[[ PROVIDED INFORMATION open ]]

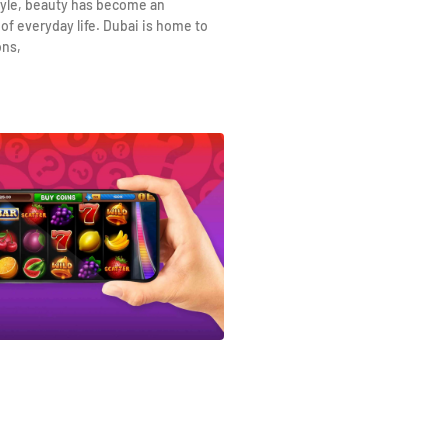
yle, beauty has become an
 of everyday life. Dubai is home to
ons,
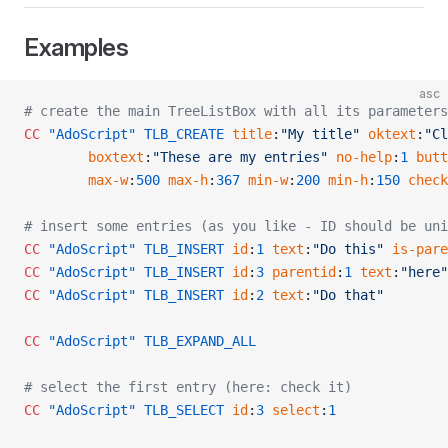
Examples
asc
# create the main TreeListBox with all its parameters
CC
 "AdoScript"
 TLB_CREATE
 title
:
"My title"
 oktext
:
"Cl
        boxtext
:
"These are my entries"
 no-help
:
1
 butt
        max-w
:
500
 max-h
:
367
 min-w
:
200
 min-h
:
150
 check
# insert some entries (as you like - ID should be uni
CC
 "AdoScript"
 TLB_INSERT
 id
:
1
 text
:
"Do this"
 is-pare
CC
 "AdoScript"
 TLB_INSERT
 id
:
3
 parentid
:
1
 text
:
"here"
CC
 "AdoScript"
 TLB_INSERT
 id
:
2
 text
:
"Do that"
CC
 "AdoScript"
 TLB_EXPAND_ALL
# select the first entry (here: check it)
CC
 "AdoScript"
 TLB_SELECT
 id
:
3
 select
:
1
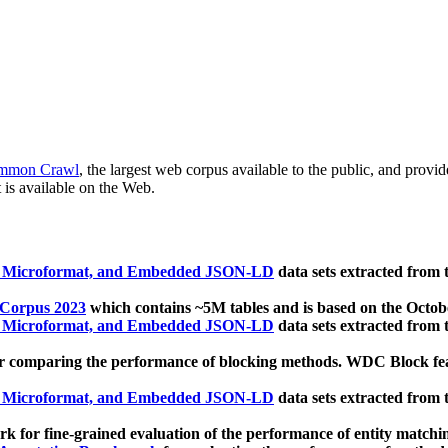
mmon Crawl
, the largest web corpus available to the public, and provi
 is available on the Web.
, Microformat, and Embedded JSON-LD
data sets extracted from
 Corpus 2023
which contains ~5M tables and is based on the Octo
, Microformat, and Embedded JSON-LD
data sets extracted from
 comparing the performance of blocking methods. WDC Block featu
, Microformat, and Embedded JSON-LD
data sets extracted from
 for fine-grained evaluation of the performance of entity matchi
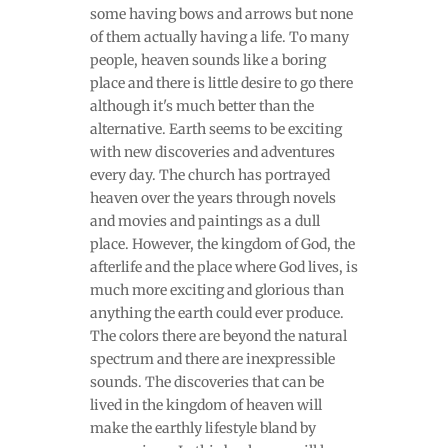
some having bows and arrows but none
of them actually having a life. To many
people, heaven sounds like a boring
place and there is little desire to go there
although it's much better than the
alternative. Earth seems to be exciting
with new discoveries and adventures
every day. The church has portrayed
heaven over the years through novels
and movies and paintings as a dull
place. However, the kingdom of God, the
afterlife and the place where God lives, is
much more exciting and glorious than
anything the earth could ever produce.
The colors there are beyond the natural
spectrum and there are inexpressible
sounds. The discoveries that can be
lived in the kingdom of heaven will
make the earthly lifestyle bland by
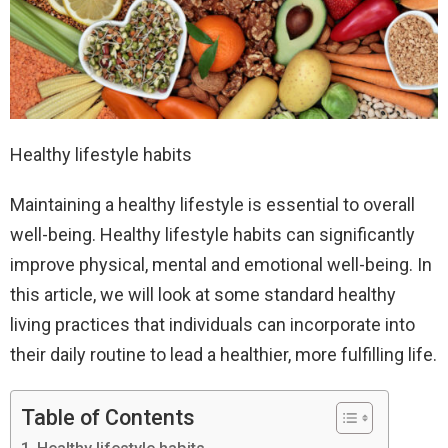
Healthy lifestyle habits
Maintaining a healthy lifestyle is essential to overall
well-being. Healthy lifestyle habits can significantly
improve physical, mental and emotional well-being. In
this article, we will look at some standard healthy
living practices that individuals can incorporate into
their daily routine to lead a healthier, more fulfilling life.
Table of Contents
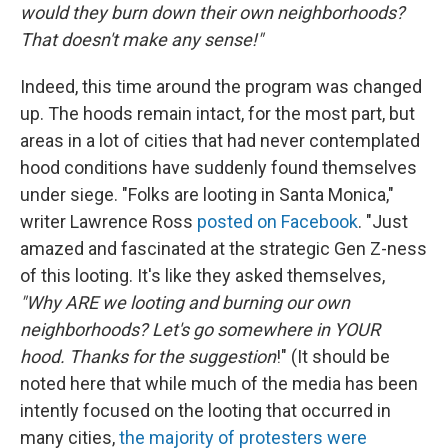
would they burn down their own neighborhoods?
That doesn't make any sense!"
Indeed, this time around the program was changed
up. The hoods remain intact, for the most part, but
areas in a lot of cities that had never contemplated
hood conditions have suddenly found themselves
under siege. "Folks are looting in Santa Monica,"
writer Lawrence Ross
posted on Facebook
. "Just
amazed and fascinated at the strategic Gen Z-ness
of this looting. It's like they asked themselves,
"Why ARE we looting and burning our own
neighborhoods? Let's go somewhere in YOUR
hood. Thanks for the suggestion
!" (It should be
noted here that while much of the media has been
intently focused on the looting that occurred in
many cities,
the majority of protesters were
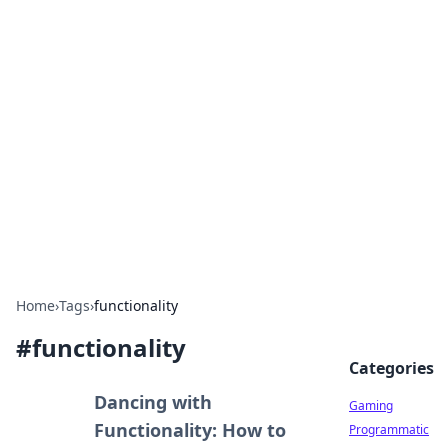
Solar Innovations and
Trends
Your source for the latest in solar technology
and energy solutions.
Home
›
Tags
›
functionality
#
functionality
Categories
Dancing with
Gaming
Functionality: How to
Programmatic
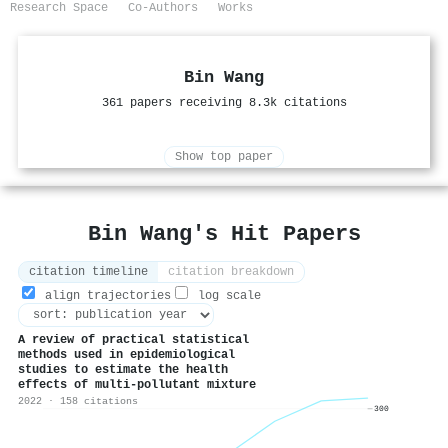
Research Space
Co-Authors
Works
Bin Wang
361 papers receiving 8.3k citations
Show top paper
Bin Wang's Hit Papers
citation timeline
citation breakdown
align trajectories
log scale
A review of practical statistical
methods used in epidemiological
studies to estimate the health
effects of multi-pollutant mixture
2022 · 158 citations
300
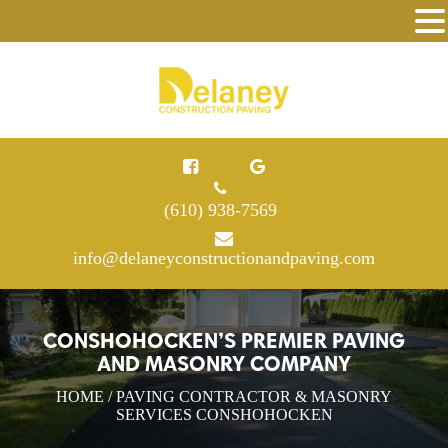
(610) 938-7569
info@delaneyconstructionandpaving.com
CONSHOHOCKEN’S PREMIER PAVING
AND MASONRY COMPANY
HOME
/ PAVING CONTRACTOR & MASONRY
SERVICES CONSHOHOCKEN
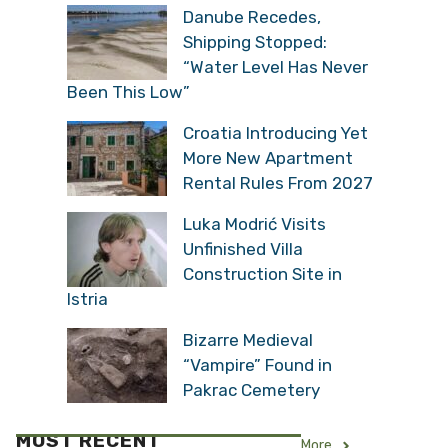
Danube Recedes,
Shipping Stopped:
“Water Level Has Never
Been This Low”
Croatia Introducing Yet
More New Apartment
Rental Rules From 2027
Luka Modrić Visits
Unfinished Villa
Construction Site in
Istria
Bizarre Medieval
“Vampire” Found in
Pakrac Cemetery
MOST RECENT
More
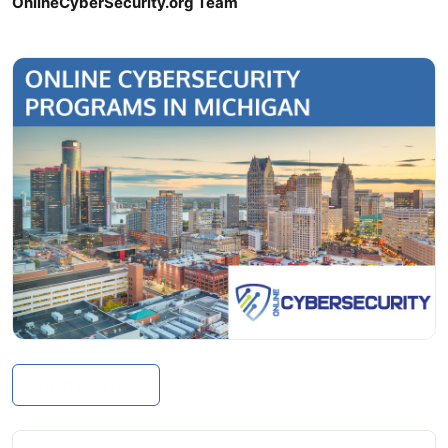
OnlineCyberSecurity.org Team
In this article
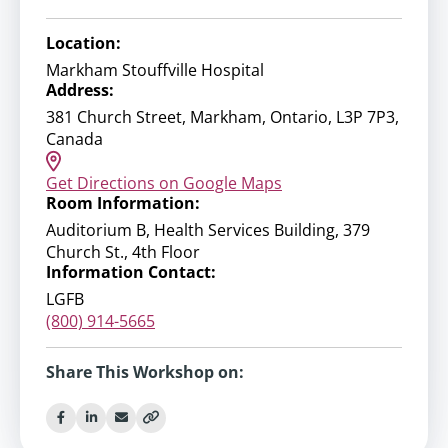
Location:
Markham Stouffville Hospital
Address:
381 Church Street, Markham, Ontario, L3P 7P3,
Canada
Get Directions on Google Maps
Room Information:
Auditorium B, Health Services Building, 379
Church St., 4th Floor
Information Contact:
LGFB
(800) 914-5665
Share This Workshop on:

[[ PROVIDED INFORMATION closed ]]

» **EXERCISE DETAILS**
Go back to the lines above and output, exactly as they stand, the ones from the line containing "Corpus 2023" to the line containing "sounds. The discoveries that can be". Leave all pictures behind.

» **WRITTEN RESPONSE**
 Corpus 2023
which contains ~5M tables and is based on the Octo
, Microformat, and Embedded JSON-LD
data sets extracted from
 comparing the performance of blocking methods. WDC Block featu
, Microformat, and Embedded JSON-LD
data sets extracted from
 for fine-grained evaluation of the performance of entity matchi
some having bows and arrows but none
of them actually having a life. To many
people, heaven sounds like a boring
place and there is little desire to go there
although it's much better than the
alternative. Earth seems to be exciting
with new discoveries and adventures
every day. The church has portrayed
heaven over the years through novels
and movies and paintings as a dull
place. However, the kingdom of God, the
afterlife and the place where God lives, is
much more exciting and glorious than
anything the earth could ever produce.
The colors there are beyond the natural
spectrum and there are inexpressible
sounds. The discoveries that can be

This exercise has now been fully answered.